By: AJE Recruiting Specialist
Each year March heralds the celebration of women with National Women’s History month. This year, the National Women’s History project picked, "Women Inspiring Innovation through Imagination" as its theme (visit here to learn more https://nationalwomenshistoryalliance.org).With the subtext of celebrating "women in science, technology, engineering and mathematics," we thought this would be a good opportunity to explore how women fare in terms of pay as compared to men – and the news is not good Decades after the passage of the Equal Pay Act of 1963, and despite the Lilly Ledbetter Fair Pay Act of 2009 signed into law by President Barack Obama, the pay gap between men and women’s earnings continues.
While women make up nearly 50 percent of the labor force [ii], according to the U.S Bureau of Labor’s most recent Weekly Earnings Wage and Salary Workers report, released January, 2013, the median weekly earnings for men overall was $875. However, women held median weekly earnings of $692, or 79.1 percent of their male counterparts. [i] While disparities in pay scales decreased when looking at race, women still earn less than men regardless. African American women working at full–time jobs earned $594 weekly (compared to $680 for African American men – or 87% of male earnings), and Hispanic women earned $519 weekly, compared to $599 for Hispanic men, or 85% of male earnings. [i]
Why, in 2013, does the pay gap continue? Some studies suggest that women begin to earn less when exiting college [iii], while others state that women taking time off to raise families also has a material impact. Even if these factors do not impact you, disparities in pay practices are still at the heart of the matter.
Not to end on a totally negative note, there is some good news for women.

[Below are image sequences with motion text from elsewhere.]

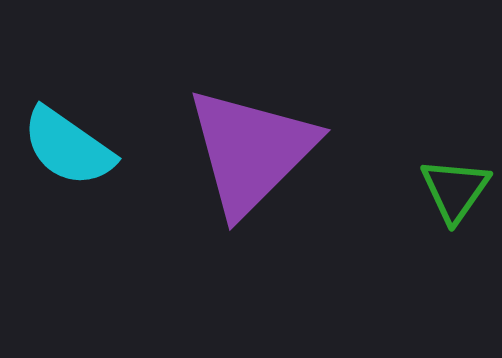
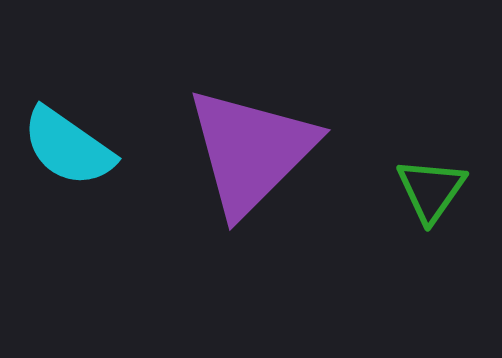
green triangle: moved 24 px left
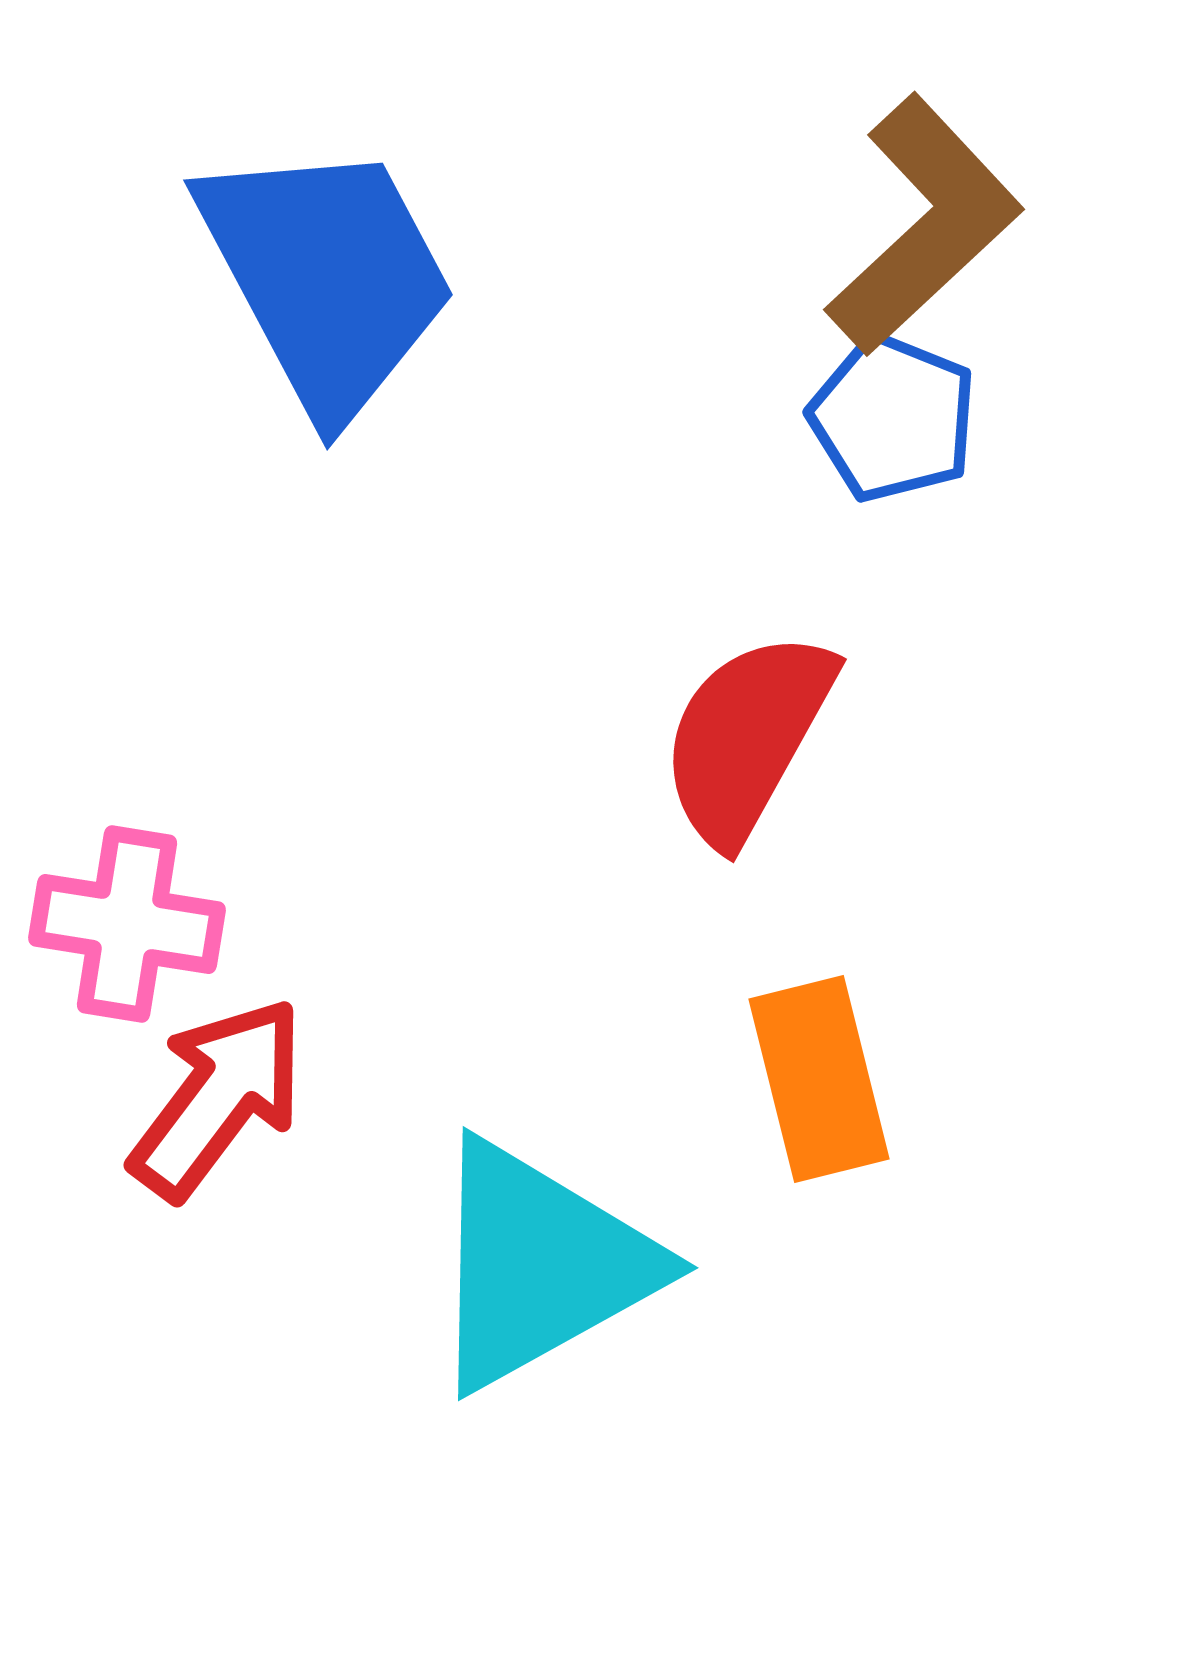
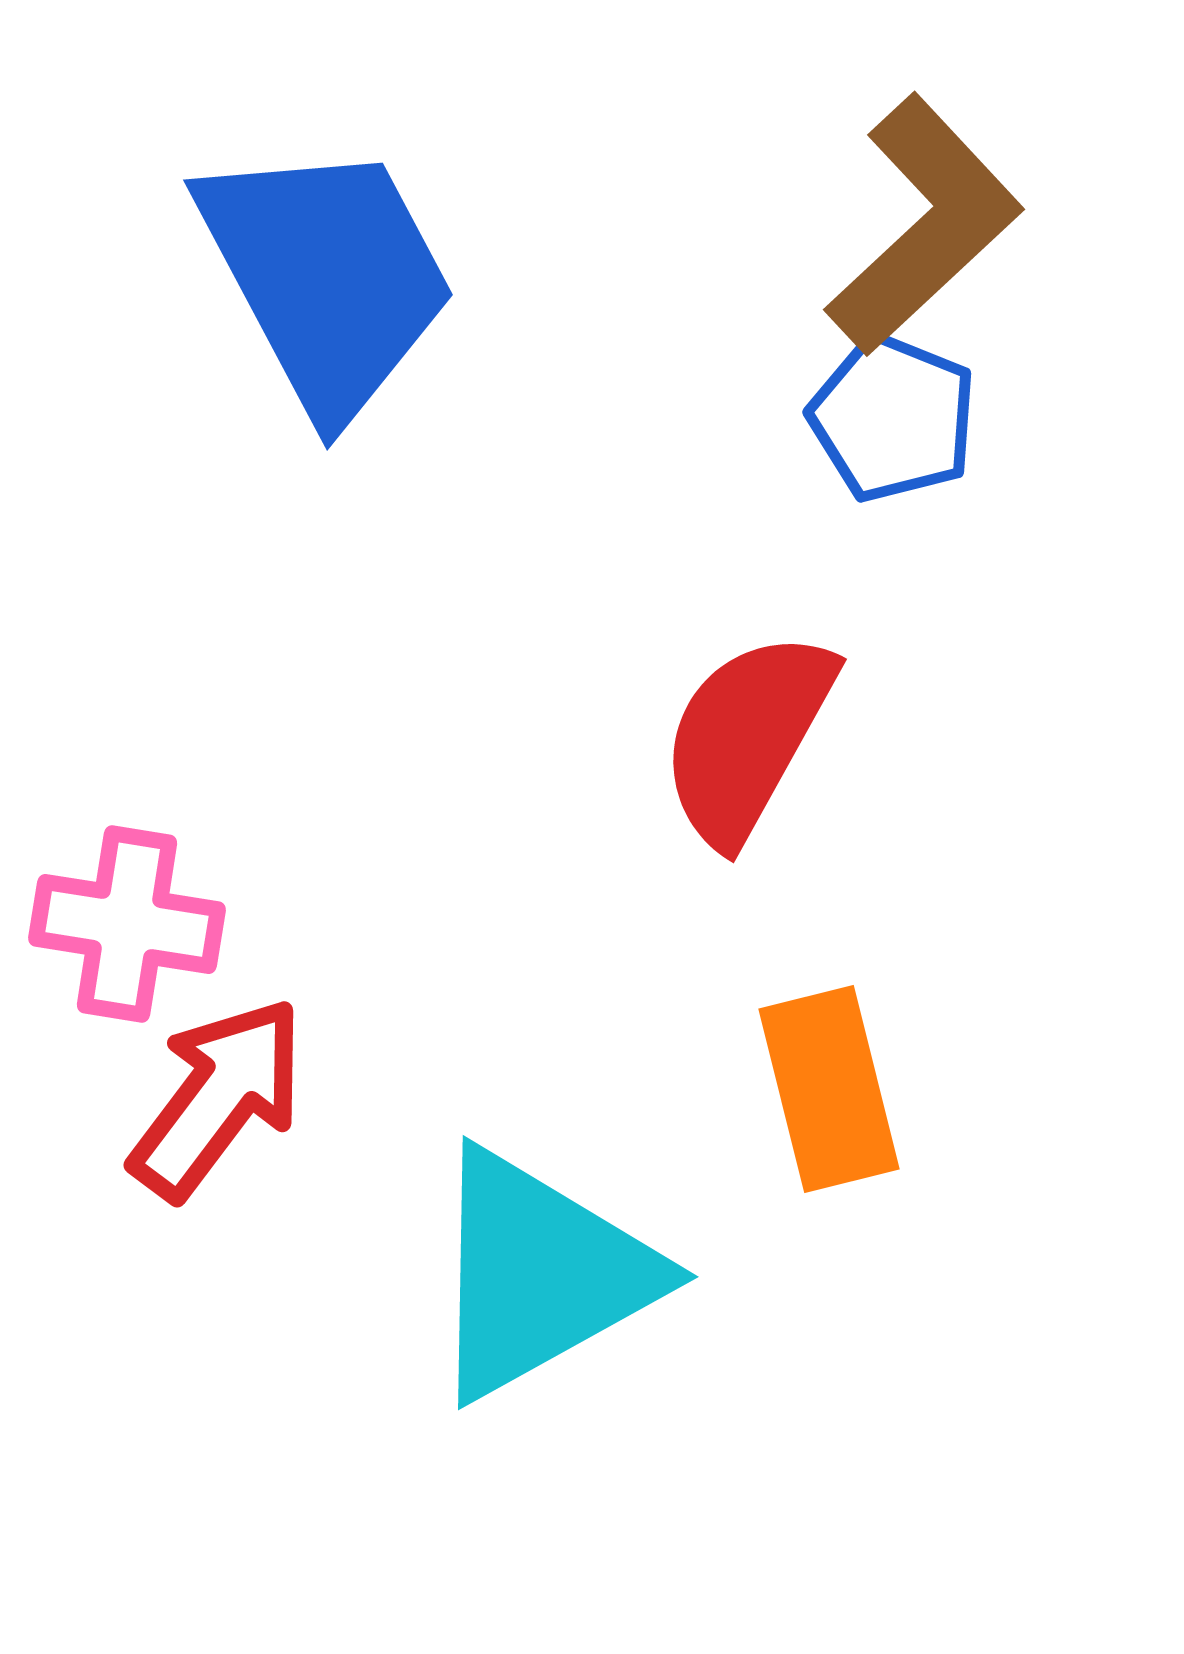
orange rectangle: moved 10 px right, 10 px down
cyan triangle: moved 9 px down
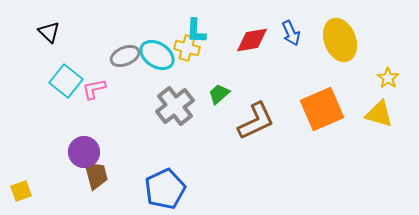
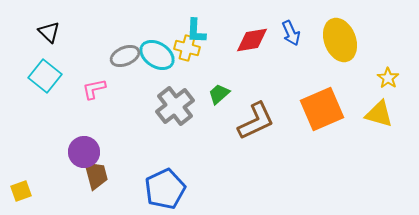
cyan square: moved 21 px left, 5 px up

Programs such as the Equal Pay Task Force set up by the President in 2010, and legislation from government agencies, like the Department of Labor’s Office of Federal Contract Compliance Programs (OFCCP) to increase efforts to addressing pay discrimination, this matter is sure to be top of mind for women – and men – everywhere.
- [I] Bureau of Labor Statistics, Table 2. Median usual weekly earnings of full–time wage and salary workers by selected characteristics, quarterly averages (PDF)
- [II] Bureau of Labor Statistics, Table B–5. Employment of Women of non–farm payrolls
- [III] The American Association of University Women ("AAUW")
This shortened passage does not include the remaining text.